Module 1: Introduction
This module introduces both Data Science and Big Data.
- The origins of data science
- What skills does a data scientist need?
- How do they differ from those required for BI (Business Intelligence)?
- Case Studies
Module 2: Big Data
This module outlines the difference between the tabular data that underpins the relational model and Big Data. It explores not only what Big Data is, but why the commercial (and scientific) worlds are so interested in it. Finally it looks at how we can cross analyse tabular data and Big Data.
- Data Science isn't just about big data, but the two are certainly related
- Atomicity of data
- Tabular and big data
- What is big data?
- Why are we interested in big data?
- Where is the business value?
- How can we cross analysing tabular and big data?

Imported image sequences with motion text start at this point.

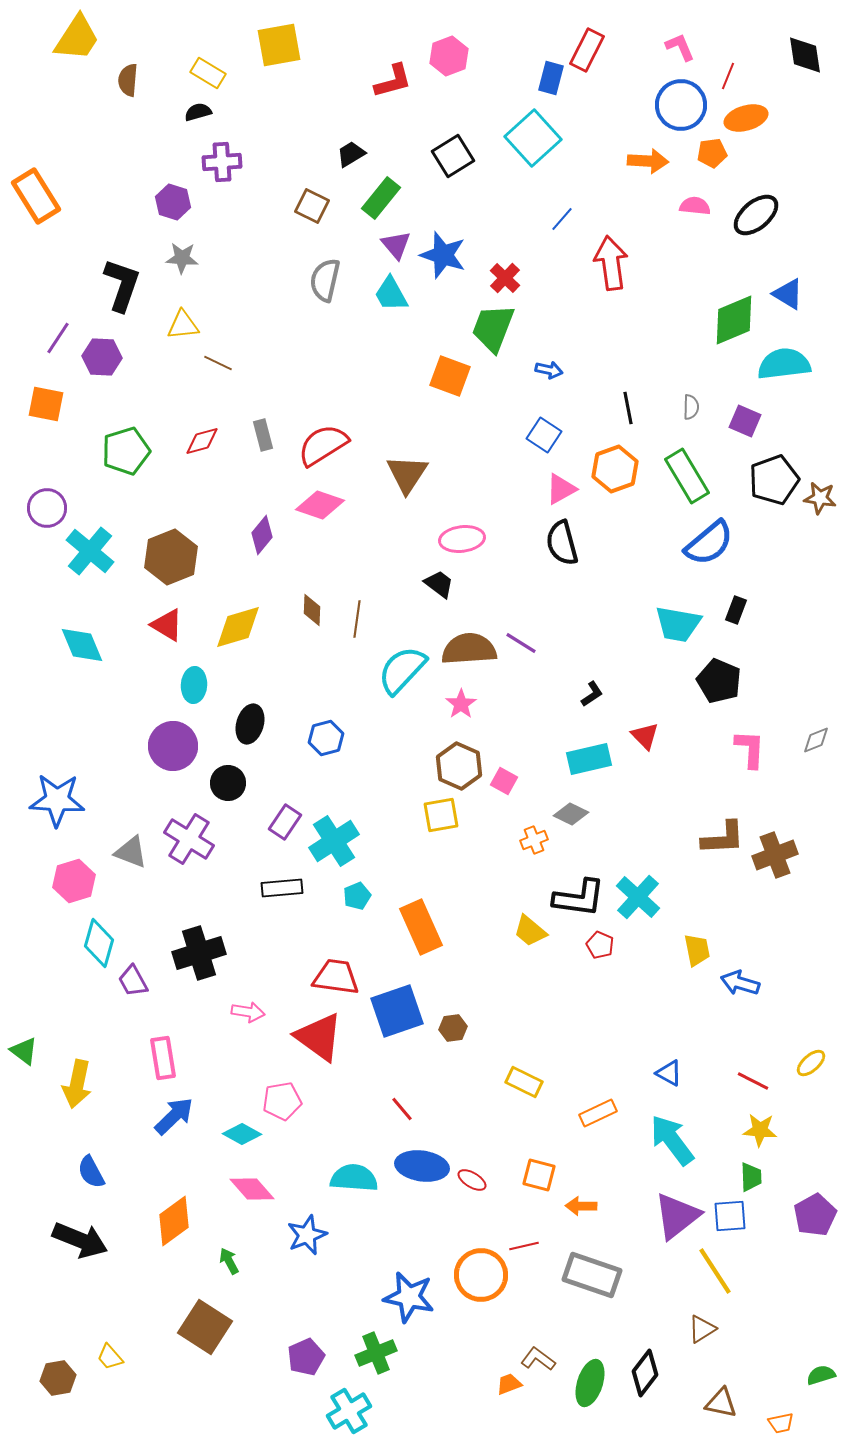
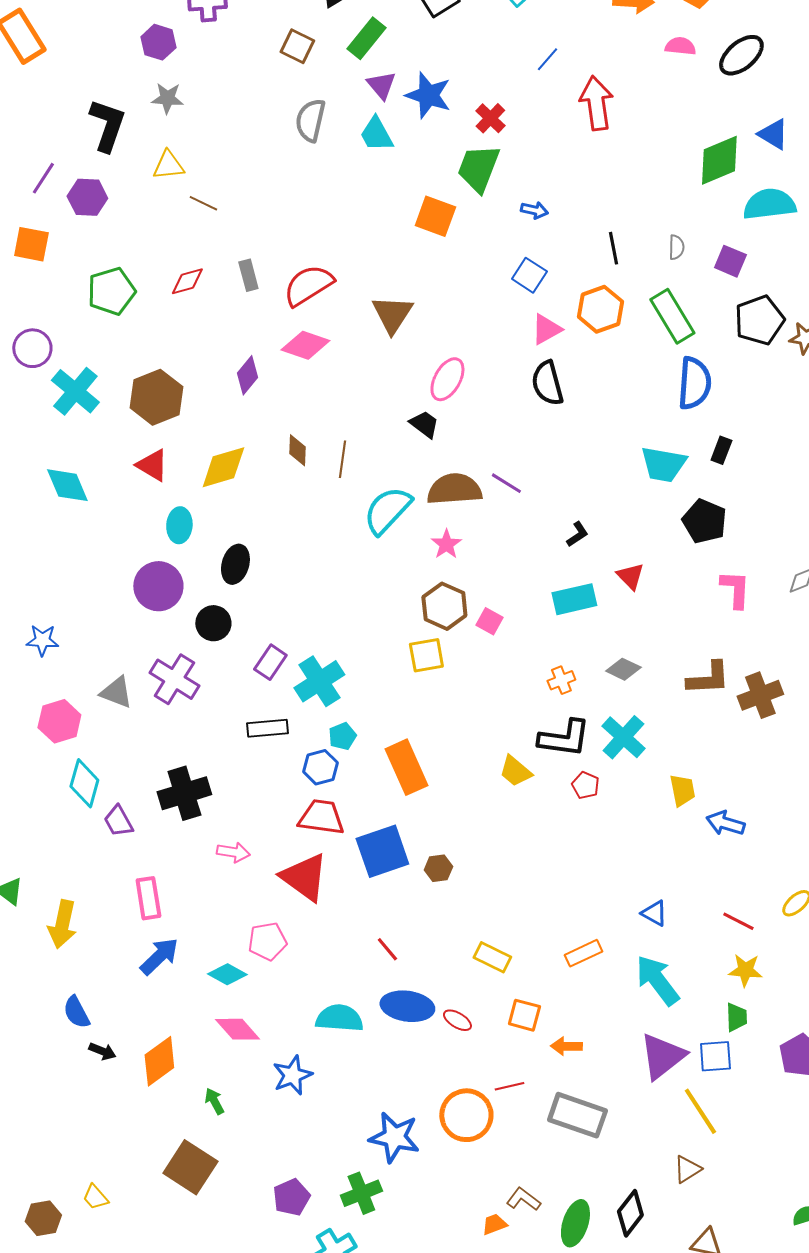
pink ellipse: (462, 539) -> (447, 379), turned -54
blue semicircle: (709, 543) -> (694, 383), turned -46
blue hexagon: (326, 738) -> (320, 767), moved
blue star: (57, 800) -> (42, 640), size x0.6
gray diamond: (571, 814) -> (623, 669), moved
orange cross: (534, 840) -> (561, 680), moved
yellow rectangle: (524, 1082) -> (492, 957), moved
black arrow: (80, 1240) -> (102, 1051), moved, size x0.5

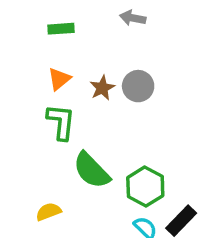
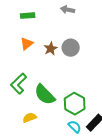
green L-shape: (61, 122) -> (19, 84), moved, turned -140
yellow semicircle: (48, 212) -> (30, 118), moved

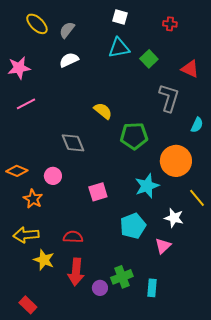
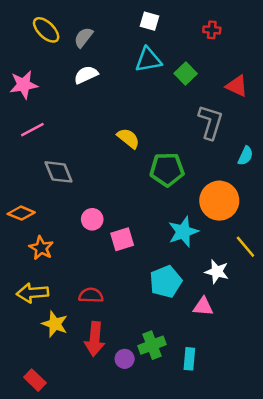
gray diamond: (73, 143) -> (59, 172), moved
pink circle: (53, 176) -> (92, 219), moved
pink triangle: (163, 246) -> (203, 307), turned 48

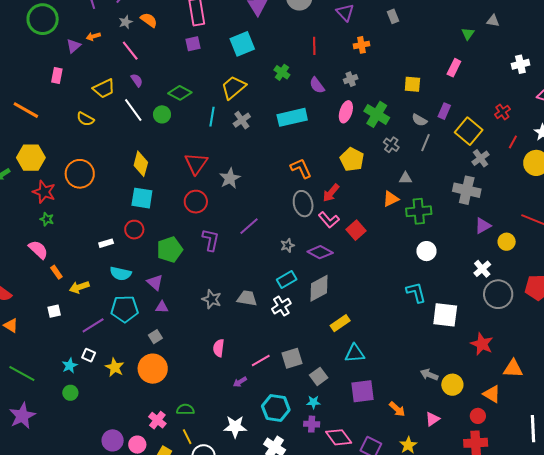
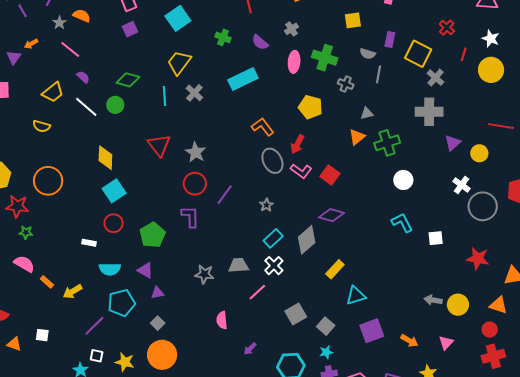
cyan square: (142, 198) -> (114, 191), turned -30
red circle: (196, 202) -> (195, 184), moved
white rectangle: (106, 243) -> (89, 243), turned 40
purple diamond: (320, 252) -> (331, 215), moved
white square: (54, 311) -> (42, 335), moved, turned 32
white square: (445, 315) -> (436, 238), size x0.6
pink line: (261, 361) -> (257, 292), moved

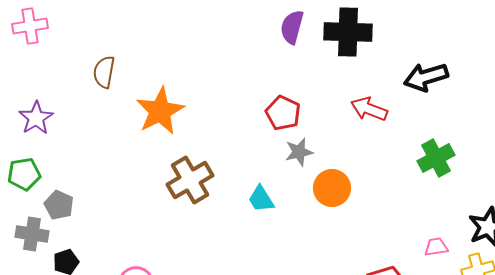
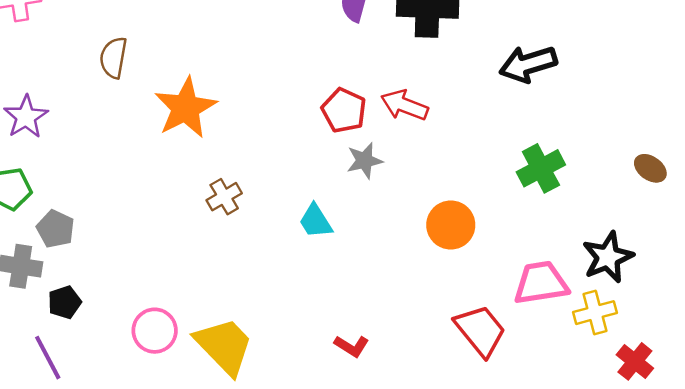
red arrow: (369, 109) -> (404, 105), moved
brown cross: (190, 180) -> (224, 197), size x0.6
orange circle: (332, 188) -> (451, 225), moved
pink trapezoid: (436, 247) -> (541, 283), size x1.8

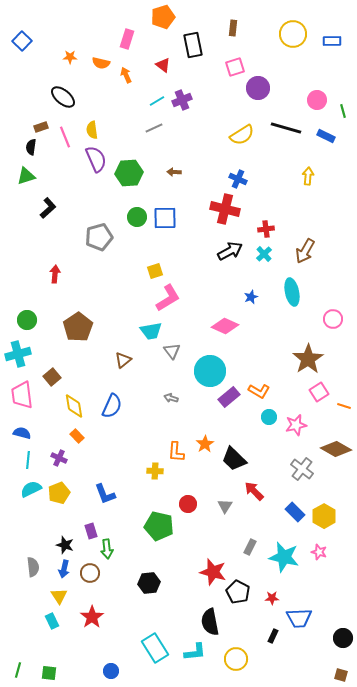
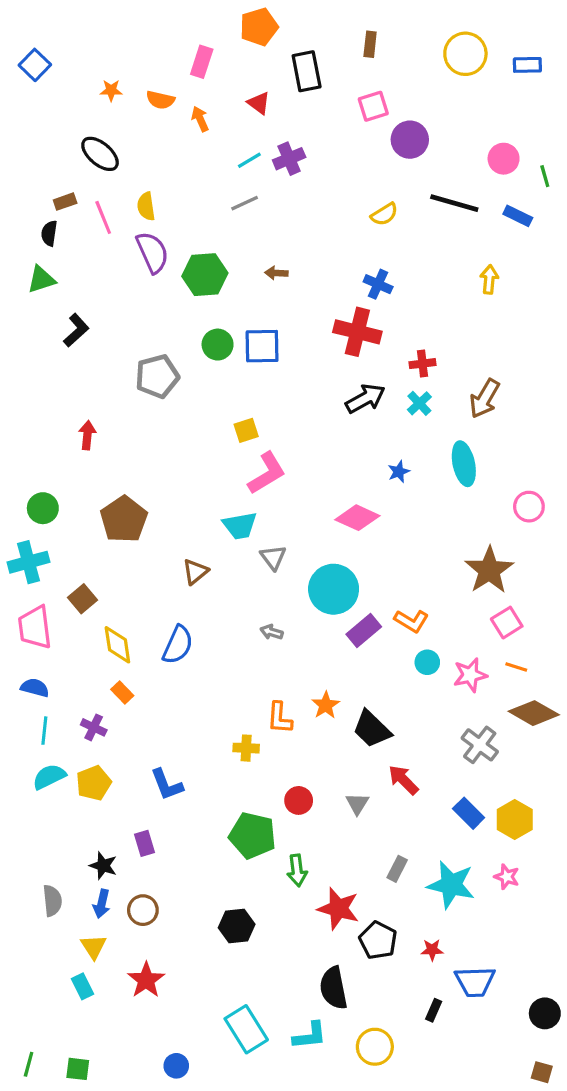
yellow semicircle: (242, 135) -> (384, 214), size x0.7
orange line: (344, 406) -> (516, 667), moved
green arrow: (107, 549) -> (297, 870), moved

Module 3: Finding the patterns in data
One of the vital skills for a data scientist is to be able to understand how numbers behave, how they are distributed and how we can determine the significance of any differences that we observe between numerical values. This involves an understanding of normal distributions, means, modes and standard deviations as well as, for example, Chi squared and t tests. This module covers these topics.
- Continuous and discontinuous data
- Random numbers aren't
- Flat distributions
- How multiple independent factors interact
- Normal distributions
- Mean, mode and median
- Standard deviation
- Sampling populations
- Chi squared
- t test
Module 4: Data models - relational and NoSQL
This module describes the different models that are used to represent data and specifically contrasts the relational and NoSQL worlds. It covers CAP theorem and why that is relevant to data models.
- Schema and schema-less storage
- Deciding what analysis can be performed and where
- CAP theorem
- NoSQL databases
Module 5: Hadoop, HDFS and MapReduce
Hadoop, HDFS and MapReduce are well established examples of tools/methodologies for manipulations Big Data.
- HDFS and MapReduce
Module 6: Data visualisation
The ability to create data visualisations that have meaning for a given set of data and the target audience is a major part of being a Data Scientist. This module describes how to plan and deploy visualisations and provides two case studies of where this has been successfully achieved.
- Different visualisations for different types of data
- Visualising data - a case study
Module 7: Introduction to R
R is a well-established, open source language, very specifically aimed at analysis. This module introduces the language and provides some practical work in using it.
- Introduction to R
- Lab : Using R
Module 8: Data mining
This module introduces not only data mining, but the CRISP methodology which helps to ensure that data mining is carried out effectively. It also introduces the Monte Carlo methodology for modelling and analysing systems.
- What is data mining?
- Data mining v. querying
- Business understanding
- Data understanding
- Data preparation
- Result validation
- Change and monitor
- Dangers of over-fitting
- Outliers (and how to deal with them)
- False positives
- Monte Carlo simulations
- Specific data mining techniques
- Clustering - Design an algorithm
- Decision trees
- Sequence analysis
- Neural nets